U.S. Federal Reserve Warns of Quantum Threat to Bitcoin
1 Oct 2025 – The U.S. Federal Reserve is sounding the alarm that future quantum computers could pose a serious threat to the security of cryptocurrencies like Bitcoin. In a new study titled “Harvest Now, Decrypt Later,” Fed analysts warn that once sufficiently powerful quantum computers exist, they could decrypt historical Bitcoin transactions, potentially revealing years’ worth of users’ transaction histories that are currently hidden by cryptographic keys.
The core issue highlighted is the “harvest now, decrypt later” (HNDL) attack strategy. Adversaries can intercept or copy encrypted data today – for instance, the encrypted components of Bitcoin transactions or any other data protected by standard encryption – and simply store it. Even though they can’t crack it now, they’re stockpiling it.
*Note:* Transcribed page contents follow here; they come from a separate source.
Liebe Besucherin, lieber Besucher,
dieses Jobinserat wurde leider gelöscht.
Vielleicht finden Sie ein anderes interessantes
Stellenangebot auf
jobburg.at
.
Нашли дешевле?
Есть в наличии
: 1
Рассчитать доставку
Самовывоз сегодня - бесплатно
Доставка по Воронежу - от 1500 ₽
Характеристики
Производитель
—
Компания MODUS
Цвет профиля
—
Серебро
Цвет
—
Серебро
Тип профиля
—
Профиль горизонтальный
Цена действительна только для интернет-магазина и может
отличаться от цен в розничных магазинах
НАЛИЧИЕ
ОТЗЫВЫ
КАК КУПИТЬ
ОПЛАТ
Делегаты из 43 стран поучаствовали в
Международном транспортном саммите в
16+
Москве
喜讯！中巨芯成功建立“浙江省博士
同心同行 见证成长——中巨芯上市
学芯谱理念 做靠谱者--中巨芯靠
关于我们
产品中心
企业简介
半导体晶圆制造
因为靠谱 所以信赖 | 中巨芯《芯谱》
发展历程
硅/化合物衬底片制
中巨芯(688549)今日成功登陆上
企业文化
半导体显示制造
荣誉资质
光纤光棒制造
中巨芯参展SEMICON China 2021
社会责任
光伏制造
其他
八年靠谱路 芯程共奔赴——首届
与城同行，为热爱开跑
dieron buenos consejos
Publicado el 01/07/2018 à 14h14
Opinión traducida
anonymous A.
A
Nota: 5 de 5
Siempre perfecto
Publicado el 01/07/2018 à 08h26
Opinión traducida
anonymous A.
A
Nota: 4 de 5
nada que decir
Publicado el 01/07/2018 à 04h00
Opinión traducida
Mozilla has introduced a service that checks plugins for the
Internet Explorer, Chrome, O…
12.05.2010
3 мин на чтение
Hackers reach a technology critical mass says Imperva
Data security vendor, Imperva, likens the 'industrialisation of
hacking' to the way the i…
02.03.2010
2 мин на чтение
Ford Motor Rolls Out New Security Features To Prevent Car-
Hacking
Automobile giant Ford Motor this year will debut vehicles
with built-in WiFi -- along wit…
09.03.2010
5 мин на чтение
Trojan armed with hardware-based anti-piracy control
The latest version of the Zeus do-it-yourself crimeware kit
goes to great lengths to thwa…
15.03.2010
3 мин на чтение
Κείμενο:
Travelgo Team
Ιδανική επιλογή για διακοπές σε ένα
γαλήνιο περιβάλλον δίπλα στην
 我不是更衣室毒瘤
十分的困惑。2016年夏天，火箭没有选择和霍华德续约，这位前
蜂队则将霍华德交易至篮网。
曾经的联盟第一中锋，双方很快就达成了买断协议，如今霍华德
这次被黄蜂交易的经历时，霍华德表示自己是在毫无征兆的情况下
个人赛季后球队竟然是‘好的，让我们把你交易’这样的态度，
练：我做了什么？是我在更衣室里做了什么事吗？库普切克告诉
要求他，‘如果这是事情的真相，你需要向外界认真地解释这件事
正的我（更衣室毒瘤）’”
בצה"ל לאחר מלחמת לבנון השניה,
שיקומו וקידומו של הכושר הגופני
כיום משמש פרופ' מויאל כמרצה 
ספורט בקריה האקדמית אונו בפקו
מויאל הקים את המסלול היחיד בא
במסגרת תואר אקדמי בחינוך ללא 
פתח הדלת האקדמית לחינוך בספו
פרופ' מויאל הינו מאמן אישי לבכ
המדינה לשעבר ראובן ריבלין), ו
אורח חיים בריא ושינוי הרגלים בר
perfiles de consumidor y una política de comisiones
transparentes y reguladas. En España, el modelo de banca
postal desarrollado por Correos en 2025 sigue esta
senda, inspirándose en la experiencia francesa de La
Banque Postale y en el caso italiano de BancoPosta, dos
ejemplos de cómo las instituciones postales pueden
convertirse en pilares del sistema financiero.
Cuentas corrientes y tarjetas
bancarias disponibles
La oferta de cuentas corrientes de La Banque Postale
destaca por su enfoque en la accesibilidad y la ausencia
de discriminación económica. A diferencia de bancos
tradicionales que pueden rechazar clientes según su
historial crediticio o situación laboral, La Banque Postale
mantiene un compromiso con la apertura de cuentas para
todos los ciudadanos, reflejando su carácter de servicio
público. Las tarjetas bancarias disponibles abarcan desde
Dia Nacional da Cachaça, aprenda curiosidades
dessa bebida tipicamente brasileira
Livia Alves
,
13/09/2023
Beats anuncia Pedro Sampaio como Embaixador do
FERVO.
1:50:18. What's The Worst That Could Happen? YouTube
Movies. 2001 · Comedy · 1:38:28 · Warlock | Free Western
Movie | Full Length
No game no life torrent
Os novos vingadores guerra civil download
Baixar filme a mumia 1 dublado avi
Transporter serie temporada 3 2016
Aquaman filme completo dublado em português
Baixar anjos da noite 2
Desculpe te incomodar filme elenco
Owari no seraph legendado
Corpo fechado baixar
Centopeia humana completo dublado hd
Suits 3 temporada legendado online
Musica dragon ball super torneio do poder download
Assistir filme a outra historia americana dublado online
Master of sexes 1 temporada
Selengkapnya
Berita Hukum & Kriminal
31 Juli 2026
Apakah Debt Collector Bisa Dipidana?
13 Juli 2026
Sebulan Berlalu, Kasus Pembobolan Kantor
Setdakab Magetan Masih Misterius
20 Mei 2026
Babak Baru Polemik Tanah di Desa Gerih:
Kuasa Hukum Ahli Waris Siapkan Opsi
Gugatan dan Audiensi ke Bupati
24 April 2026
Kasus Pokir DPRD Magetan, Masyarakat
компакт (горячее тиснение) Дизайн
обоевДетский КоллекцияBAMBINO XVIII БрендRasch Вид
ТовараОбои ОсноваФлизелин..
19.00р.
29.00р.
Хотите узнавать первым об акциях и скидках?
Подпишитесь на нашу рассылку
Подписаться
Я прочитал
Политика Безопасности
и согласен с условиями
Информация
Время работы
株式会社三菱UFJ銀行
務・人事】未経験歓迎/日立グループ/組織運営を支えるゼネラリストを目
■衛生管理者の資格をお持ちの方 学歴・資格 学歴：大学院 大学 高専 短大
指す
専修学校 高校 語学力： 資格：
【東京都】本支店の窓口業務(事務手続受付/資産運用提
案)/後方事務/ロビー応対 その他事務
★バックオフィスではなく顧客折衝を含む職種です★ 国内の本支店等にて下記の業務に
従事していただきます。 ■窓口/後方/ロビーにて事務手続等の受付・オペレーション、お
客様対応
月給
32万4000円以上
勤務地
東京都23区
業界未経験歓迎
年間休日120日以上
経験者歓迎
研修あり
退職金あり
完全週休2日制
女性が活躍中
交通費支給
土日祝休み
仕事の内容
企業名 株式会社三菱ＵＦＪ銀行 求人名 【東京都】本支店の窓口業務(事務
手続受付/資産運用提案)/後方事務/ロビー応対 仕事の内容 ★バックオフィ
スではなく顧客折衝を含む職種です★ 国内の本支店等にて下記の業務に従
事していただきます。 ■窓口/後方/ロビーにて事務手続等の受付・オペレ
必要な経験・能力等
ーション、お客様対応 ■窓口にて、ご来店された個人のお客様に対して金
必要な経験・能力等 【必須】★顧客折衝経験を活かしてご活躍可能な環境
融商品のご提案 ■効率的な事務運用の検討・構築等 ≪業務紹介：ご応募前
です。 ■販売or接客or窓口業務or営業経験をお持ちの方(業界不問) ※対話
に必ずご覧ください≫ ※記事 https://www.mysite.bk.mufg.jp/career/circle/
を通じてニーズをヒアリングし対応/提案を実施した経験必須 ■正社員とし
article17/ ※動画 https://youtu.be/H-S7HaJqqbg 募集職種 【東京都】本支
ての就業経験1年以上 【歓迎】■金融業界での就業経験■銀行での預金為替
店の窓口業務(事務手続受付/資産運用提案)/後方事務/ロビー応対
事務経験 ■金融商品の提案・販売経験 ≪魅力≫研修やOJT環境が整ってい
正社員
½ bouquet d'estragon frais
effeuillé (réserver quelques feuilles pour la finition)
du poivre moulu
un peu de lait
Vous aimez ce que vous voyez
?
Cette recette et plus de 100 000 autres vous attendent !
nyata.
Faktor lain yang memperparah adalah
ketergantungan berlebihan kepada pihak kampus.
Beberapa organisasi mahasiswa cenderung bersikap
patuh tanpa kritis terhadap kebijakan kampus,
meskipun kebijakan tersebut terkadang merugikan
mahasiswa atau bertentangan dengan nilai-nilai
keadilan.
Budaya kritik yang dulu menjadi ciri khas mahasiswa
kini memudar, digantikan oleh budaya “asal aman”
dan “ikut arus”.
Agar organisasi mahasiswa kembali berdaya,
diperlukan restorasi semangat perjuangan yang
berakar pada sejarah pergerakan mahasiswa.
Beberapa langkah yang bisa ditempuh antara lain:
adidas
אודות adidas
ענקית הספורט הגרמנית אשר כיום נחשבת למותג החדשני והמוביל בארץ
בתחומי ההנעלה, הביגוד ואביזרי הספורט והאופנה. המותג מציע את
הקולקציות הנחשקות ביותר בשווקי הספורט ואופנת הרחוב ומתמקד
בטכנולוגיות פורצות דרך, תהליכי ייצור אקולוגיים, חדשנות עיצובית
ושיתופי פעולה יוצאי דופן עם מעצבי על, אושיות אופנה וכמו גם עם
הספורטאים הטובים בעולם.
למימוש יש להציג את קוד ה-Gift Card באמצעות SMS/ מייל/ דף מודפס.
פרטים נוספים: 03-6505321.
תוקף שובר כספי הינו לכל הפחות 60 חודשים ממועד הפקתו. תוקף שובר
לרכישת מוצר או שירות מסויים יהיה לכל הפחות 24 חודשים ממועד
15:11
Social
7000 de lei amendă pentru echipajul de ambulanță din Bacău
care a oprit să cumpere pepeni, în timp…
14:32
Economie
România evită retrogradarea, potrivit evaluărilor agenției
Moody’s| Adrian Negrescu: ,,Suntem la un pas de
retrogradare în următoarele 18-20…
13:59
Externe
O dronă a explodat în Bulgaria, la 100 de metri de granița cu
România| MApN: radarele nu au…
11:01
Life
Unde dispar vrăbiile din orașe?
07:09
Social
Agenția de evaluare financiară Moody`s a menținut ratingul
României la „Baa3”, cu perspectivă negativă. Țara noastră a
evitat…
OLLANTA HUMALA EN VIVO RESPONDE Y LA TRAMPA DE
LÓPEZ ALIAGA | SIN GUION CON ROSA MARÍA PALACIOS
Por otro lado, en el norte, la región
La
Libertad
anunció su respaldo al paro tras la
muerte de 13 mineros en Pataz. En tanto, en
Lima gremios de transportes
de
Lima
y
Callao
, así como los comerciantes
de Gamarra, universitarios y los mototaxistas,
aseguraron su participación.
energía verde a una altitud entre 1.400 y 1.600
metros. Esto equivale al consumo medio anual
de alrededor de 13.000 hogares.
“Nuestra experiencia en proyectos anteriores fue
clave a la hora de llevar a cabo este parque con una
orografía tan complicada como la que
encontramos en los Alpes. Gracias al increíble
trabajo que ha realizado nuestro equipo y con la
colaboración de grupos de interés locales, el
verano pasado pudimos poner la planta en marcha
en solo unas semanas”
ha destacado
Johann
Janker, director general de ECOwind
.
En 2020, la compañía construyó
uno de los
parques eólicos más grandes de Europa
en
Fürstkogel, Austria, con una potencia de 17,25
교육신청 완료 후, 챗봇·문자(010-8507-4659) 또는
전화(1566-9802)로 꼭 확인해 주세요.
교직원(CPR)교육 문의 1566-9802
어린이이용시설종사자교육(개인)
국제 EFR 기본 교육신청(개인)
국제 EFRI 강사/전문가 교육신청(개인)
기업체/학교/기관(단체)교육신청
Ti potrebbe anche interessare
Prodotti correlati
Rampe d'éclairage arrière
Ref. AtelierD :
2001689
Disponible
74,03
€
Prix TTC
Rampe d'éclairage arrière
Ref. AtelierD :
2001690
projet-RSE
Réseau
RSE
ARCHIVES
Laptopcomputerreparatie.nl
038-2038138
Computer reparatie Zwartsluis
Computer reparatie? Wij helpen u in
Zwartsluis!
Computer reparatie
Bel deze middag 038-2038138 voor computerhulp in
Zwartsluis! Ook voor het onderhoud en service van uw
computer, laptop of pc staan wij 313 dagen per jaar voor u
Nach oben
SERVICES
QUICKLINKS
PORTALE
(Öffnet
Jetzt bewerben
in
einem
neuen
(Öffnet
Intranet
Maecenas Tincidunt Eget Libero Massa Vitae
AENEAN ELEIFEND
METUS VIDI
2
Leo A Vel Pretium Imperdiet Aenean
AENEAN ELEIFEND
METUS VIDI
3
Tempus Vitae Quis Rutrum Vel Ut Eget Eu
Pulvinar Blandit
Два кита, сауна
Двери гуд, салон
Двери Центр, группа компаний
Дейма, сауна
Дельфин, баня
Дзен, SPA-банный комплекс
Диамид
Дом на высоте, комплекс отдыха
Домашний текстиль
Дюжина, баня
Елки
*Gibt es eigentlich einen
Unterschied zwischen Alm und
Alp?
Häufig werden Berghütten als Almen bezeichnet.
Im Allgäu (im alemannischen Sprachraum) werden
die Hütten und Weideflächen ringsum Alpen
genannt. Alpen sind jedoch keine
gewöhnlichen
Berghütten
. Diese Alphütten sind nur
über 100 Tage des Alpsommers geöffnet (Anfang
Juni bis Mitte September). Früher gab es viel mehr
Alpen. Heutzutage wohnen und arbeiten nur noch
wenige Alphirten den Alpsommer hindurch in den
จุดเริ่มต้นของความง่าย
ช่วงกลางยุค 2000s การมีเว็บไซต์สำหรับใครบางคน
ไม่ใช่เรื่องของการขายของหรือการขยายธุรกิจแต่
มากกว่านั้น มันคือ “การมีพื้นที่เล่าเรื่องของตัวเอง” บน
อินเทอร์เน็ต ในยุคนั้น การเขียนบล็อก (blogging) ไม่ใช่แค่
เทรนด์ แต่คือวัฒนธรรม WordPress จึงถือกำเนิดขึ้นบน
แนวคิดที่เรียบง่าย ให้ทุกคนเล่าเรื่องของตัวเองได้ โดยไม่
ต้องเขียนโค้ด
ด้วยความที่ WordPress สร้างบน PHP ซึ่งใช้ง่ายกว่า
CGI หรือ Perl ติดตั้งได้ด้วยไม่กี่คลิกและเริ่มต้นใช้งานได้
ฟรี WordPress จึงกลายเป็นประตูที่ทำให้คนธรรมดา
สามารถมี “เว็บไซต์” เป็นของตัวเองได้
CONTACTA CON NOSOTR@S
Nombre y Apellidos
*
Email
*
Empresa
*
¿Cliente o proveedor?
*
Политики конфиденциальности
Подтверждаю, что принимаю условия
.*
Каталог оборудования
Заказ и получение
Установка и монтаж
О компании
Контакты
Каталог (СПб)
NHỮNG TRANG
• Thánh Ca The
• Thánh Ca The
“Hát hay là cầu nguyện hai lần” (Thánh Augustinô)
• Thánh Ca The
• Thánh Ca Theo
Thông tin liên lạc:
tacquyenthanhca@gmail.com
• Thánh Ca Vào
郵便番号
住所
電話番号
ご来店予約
Then, when a powerful quantum computer (someday) can break the cryptography (like the elliptic curve signatures used in Bitcoin), those adversaries can decrypt everything they’ve harvested, exposing information retroactively.
In the context of Bitcoin, this could mean revealing the private keys of addresses (hence allowing theft of funds) or deciphering details of transactions that users thought were anonymous. Bitcoin’s protocol relies on ECDSA (elliptic curve digital signature algorithm) to secure transactions, which is known to be vulnerable to Shor’s algorithm on a quantum computer. The Fed report emphasizes that once Q-day (quantum decryption day) arrives, any blockchain ledger entries based on today’s encryption could be compromised immediately – and crucially, that risk is “already active” because of HNDL.
While the crypto community is developing post-quantum cryptography (PQC) to replace vulnerable algorithms with quantum-resistant ones (and indeed, new PQC digital signature schemes exist), the Fed study points out a grim reality: no cryptographic fix can retroactively protect data already recorded on public ledgers. Upgrading Bitcoin or other networks to PQC would secure new transactions going forward, but any sensitive data from the past (public keys, encrypted messages, etc. on the chain) would remain at risk if captured. It’s a bit like changing the locks on your house – it doesn’t matter if a thief already stole a copy of the old key.
The Fed researchers (Jillian Mascelli and Megan Rodden) underline this by using Bitcoin as a case study of a decentralized system uniquely vulnerable due to its transparency and reliance on long-term cryptography. Every Bitcoin transaction is recorded openly; you typically have sender public keys that eventually become known. If those public keys can be back-derived to private keys via a quantum attack, an attacker could not only steal funds but also deanonymize who made past transactions, undermining financial privacy.
The broader implication is that financial infrastructure and the internet at large need to migrate to quantum-safe encryption sooner rather than later. The Fed note calls Q-day a looming “cybersecurity issue” and suggests that the real danger is complacency until quantum computers are clearly powerful – by then, it would be too late, since adversaries might have quietly amassed troves of encrypted data (from bank records to military communications to blockchain data) waiting to decrypt.
To mitigate this, the Fed’s message is essentially: begin the transition to post-quantum cryptography now. Upgrade blockchain protocols, secure internet traffic with PQC (as companies like Cloudflare and Google are starting to do), and treat any sensitive encrypted data as potentially time-sensitive in terms of secrecy. Notably, the U.S. government itself (through NIST) has standardized PQC algorithms, and regulators are nudging financial institutions to inventory and upgrade their cryptography.
In summary, the Federal Reserve’s study is a wake-up call. It puts an official, conservative voice behind what security experts have been cautioning: quantum computing poses a real, if still future, threat to data security – and for public ledgers like Bitcoin, the clock is ticking. The value in Bitcoin and other crypto might incentivize well-funded attackers to attempt HNDL strategies even now. So the Fed’s advice aligns with an old proverb: fix the roof while the sun is shining. The quantum storm is not here yet, but prudent preparation must begin.